Before now, the only medications available to treat alcoholism were Antabuse and Naltrexone. Antabuse, or Disulfiram, is an alcohol deterrent that induces severe nausea if a person takes a drink. Naltrexone, also called Revia, decreases the craving for alcohol so that if someone does drink, he ends up drinking less.

Campral works differently.

“The brain really changes as you go from use to abuse to dependence, and this is the only medication we have that acts to restore the function in those key brain areas,” said Barbara Mason, professor of neuropharmacology and co-director of the Pearson Center for Alcoholism and Addiction Research at the Scripps Research Institute in La Jolla, Calif. She also is a paid consultant to Forest Labs.

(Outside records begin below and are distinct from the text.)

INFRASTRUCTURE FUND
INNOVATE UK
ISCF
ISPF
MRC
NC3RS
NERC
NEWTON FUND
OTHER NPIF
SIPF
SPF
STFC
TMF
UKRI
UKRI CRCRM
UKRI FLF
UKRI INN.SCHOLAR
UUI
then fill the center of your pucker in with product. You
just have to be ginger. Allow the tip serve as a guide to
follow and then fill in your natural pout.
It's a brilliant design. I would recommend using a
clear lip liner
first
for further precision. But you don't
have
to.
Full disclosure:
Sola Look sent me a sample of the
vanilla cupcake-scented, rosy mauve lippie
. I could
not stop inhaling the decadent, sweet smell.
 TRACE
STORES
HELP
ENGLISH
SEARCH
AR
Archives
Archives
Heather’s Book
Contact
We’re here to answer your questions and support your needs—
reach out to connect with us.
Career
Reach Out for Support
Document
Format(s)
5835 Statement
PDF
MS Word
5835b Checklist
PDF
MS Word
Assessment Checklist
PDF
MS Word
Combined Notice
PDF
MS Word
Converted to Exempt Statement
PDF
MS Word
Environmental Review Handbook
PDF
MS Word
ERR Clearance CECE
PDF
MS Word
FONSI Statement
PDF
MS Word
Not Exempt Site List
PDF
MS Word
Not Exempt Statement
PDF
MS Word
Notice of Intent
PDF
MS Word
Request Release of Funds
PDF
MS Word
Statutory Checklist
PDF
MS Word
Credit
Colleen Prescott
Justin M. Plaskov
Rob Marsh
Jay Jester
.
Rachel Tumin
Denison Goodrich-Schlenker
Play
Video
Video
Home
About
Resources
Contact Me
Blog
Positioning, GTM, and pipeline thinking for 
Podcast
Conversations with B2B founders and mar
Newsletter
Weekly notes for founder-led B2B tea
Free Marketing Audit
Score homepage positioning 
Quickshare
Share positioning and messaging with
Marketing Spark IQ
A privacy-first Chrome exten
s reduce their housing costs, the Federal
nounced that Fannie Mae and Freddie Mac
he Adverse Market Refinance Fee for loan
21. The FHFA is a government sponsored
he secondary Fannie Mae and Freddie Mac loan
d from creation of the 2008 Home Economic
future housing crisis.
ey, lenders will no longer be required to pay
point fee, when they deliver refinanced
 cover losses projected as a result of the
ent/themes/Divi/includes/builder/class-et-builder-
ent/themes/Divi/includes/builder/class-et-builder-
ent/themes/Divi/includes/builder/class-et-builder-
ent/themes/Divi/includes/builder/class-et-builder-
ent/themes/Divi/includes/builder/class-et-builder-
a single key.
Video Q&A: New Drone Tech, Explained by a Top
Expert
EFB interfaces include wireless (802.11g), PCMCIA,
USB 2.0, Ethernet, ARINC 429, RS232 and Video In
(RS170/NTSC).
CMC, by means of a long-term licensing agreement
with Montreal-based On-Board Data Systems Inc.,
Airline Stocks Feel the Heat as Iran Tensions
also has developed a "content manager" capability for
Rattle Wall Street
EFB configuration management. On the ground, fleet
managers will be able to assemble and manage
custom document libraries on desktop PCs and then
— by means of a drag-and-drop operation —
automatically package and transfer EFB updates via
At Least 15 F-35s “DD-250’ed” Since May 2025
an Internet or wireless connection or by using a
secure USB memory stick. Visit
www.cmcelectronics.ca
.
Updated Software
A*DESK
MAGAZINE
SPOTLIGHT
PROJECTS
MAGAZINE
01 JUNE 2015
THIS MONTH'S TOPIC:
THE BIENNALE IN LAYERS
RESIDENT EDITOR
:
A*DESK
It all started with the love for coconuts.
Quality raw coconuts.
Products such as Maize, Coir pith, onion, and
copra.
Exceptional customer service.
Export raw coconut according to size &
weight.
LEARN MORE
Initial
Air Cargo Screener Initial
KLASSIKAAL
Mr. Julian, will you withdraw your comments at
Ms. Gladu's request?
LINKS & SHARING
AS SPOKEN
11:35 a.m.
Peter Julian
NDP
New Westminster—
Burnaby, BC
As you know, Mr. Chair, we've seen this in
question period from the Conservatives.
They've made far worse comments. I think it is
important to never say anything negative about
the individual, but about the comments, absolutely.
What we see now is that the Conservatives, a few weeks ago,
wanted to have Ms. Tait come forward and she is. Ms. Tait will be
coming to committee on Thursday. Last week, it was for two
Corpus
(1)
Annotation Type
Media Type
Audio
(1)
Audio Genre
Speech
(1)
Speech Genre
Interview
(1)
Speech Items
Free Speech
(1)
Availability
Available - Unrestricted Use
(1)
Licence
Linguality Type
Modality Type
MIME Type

William Annitto, chairman of psychiatry at Newark (N.J.) Beth Israel Medical Center, said he would have no problem prescribing Campral for his patients, although cost would be an issue in the low-income population he serves. Product recommendations call for patients to take two tablets three times a day, costing approximately $4.50 per day.

“It’s almost pointless for me to order it if they can’t have it when they go out the door,” Annitto said.

A national trial is in progress to determine which combinations of various therapies are most likely to help alcoholic patients stay in treatment, remain abstinent or reduce their drinking. Patients in the study, called COMBINE, are receiving either Campral or Naltrexone, or a combination of the two drugs, in conjunction with behavioral therapy. Others are getting a placebo pill.

Studies of patients who took Campral have shown that it helped patients maintain abstinence longer than people who simply received psychotherapy. The most common reported side effect of the medication was diarrhea.

But not everyone believes the answer to alcoholism can be found inside a bottle.

“You can give a person a pill, but what will it do about their attitudes and behavior? Alcoholism is a life-dominating problem,” said Galindo King, clinical director of Freedom House, a long-term residential halfway house in Hunterdon County, N.J., for adult men recovering from alcoholism.

Arthur Dean, chairman and CEO of Community Anti-Drug Coalitions of America, a private nonprofit based in Alexandria, Va., said the introduction of Campral as a strategy in fighting alcoholism is “no silver bullet,” but can help.

“I think that in order for one to recover from illicit drugs or alcohol, there are an array of strategies that must be employed,” he said.